The outfield scrum remains the most confusing as spring training winds down. Jay Gibbons is set in right, but Perlozzo hasn't named starters in either center or left.

Corey Patterson, acquired in an offseason trade with the Chicago Cubs, is the front-runner in center. Though he remains an impatient hitter, Patterson has shown the power and speed that made him a top prospect in the first place. He uncorked a throw from right field against the Boston Red Sox on Wednesday that had Perlozzo raving the next day.

Orioles coaches would like Patterson to swing for the fences less and take advantage of his speed by putting the ball in play more. But they've generally praised his performance this spring.

His main competition in center, incumbent Luis Matos, may have cost himself by playing for Puerto Rico in the World Baseball Classic. He performed well in the Classic, posting a .500 on-base percentage, but Perlozzo estimated that Matos sacrificed 20 at-bats he would have gotten had he stayed in camp.

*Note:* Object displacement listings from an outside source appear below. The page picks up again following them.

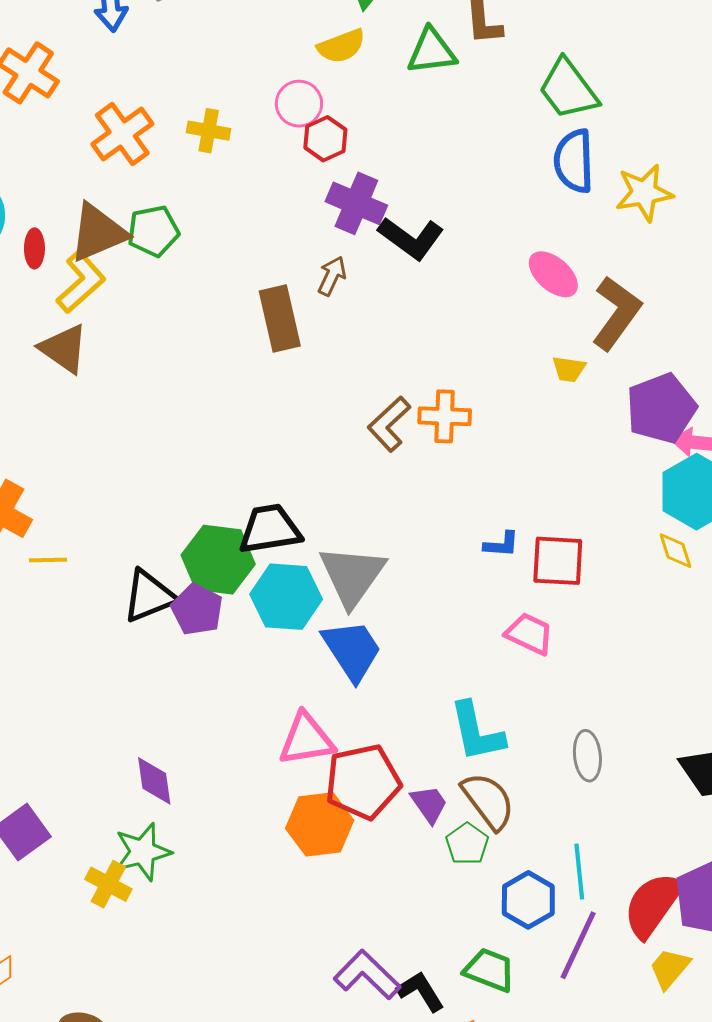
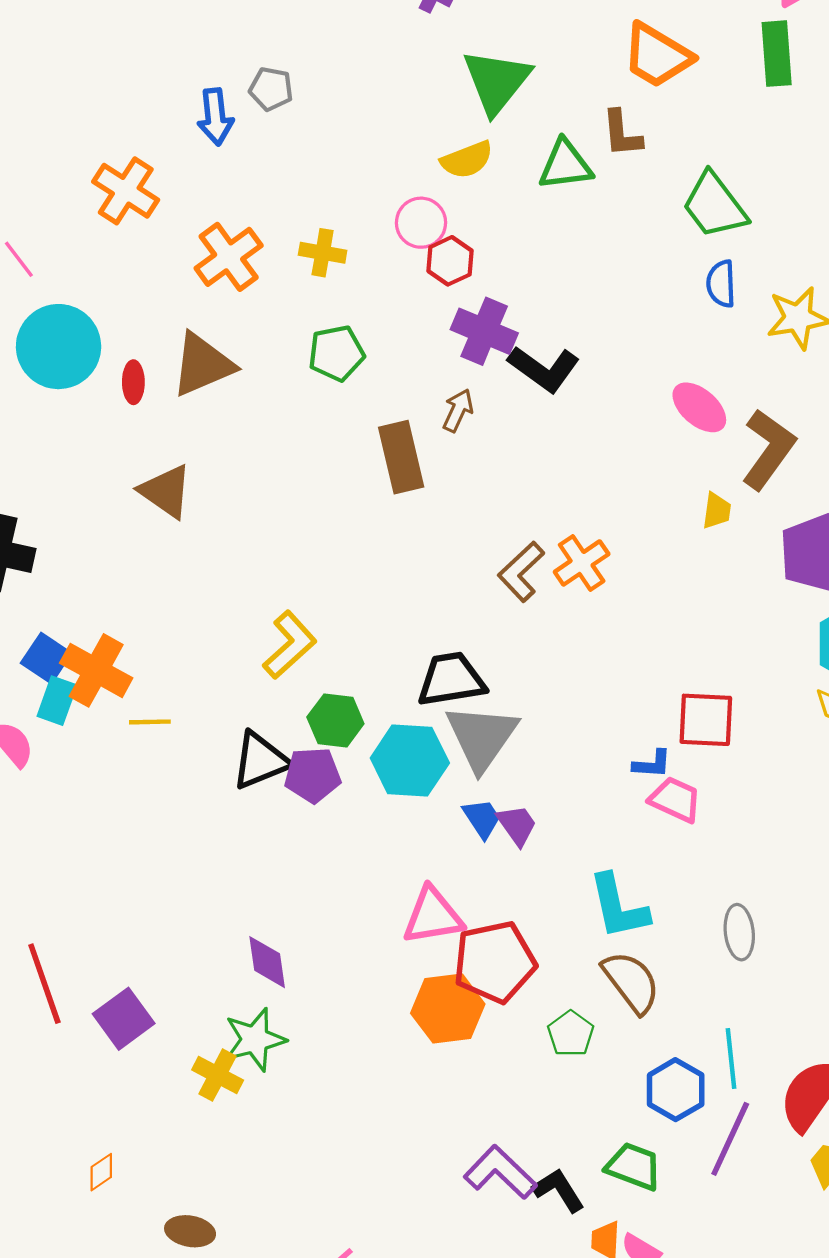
blue semicircle: (574, 161) -> (721, 284), size x0.7
green pentagon: (153, 231) -> (336, 353), moved
yellow L-shape: (81, 282) -> (290, 645), moved
yellow trapezoid: (569, 369) -> (717, 511), turned -90
orange cross: (445, 416) -> (582, 563), turned -36
black trapezoid: (270, 529) -> (451, 679), moved
blue L-shape: (501, 544) -> (652, 764), moved
green hexagon: (218, 560) -> (335, 720), size x0.7
purple pentagon: (197, 610) -> (313, 775), turned -30
blue trapezoid: (352, 650) -> (482, 818), size x0.6
purple trapezoid: (429, 804) -> (517, 825), moved
green pentagon: (467, 844) -> (571, 1034), moved

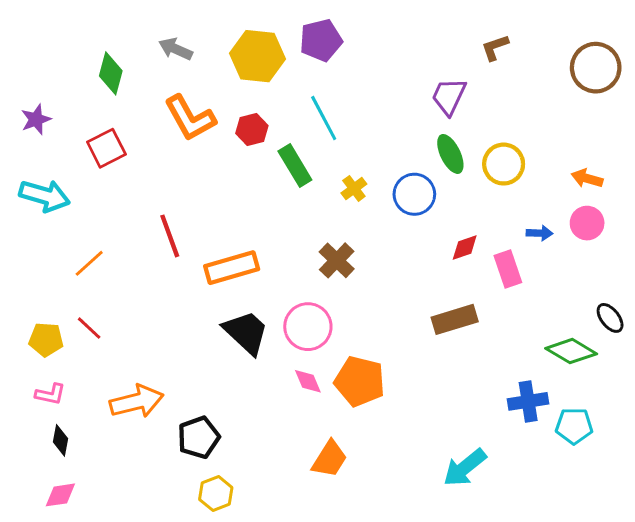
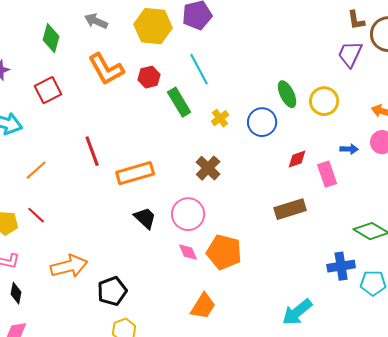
brown L-shape: (495, 47) -> (356, 20), moved, turned -80
purple trapezoid: (449, 96) -> (350, 54), moved
black trapezoid: (246, 332) -> (145, 218), size x0.7

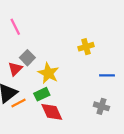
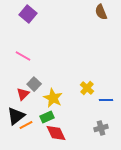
pink line: (15, 27) -> (23, 56), turned -35
yellow cross: (86, 47) -> (87, 88), moved, turned -32
gray cross: (101, 106) -> (101, 128), turned -32

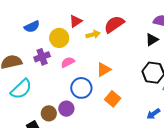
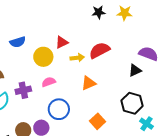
purple cross: (42, 57) -> (23, 90), moved
orange triangle: (104, 70) -> (89, 83), moved
orange square: (113, 99) -> (98, 121), moved

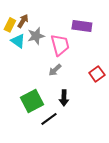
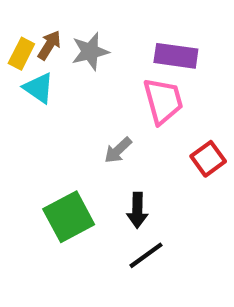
gray star: (36, 36) -> (90, 52), moved
pink trapezoid: (60, 45) -> (163, 101), moved
black line: (49, 119) -> (146, 255), moved

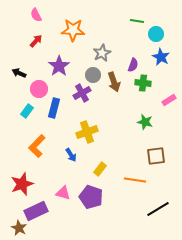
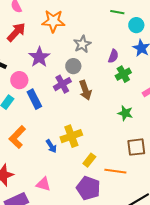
red arrow: (36, 41) -> (16, 32), size x1.5
brown arrow: (114, 82) -> (85, 90), moved
green cross: (143, 83) -> (123, 74), turned -35
blue rectangle: (54, 108) -> (34, 99), turned -42
yellow cross: (87, 132) -> (71, 136), moved
yellow rectangle: (100, 169) -> (89, 160), moved
purple pentagon: (91, 197) -> (88, 188), moved

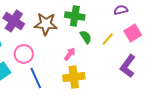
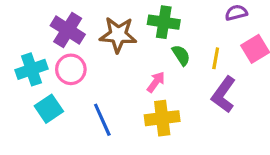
yellow line: (108, 39) -> (216, 58), turned -32
pink circle: (24, 54) -> (71, 69), moved
purple L-shape: (128, 66) -> (224, 95), moved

Matos did have two hits in his return Friday and had one of the Orioles' four hits in yesterday's 7-0 exhibition loss to the St. Louis Cardinals. He said he's not worried about time lost to the Classic.

"I think I have plenty of time to get ready," he said.

Perlozzo's not saying who might start in left. Veterans Jeff Conine and Kevin Millar can both play the position, and Perlozzo has shifted Patterson and utility player Ed Rogers there during camp. Top prospect Nick Markakis has also given the manager something to think about with his outstanding spring.

Markakis has batted .314 with a team-leading eight walks and after a brief slump, he had two hits on Thursday and smacked a double Friday. He has also played all three outfield positions.

Perlozzo seems unsure what to do with the 22-year-old. He said Markakis will probably remain with the team until the end of camp but would not speculate beyond that.

The rookie said he feels confident hitting major league pitching and would like to start the season with the Orioles.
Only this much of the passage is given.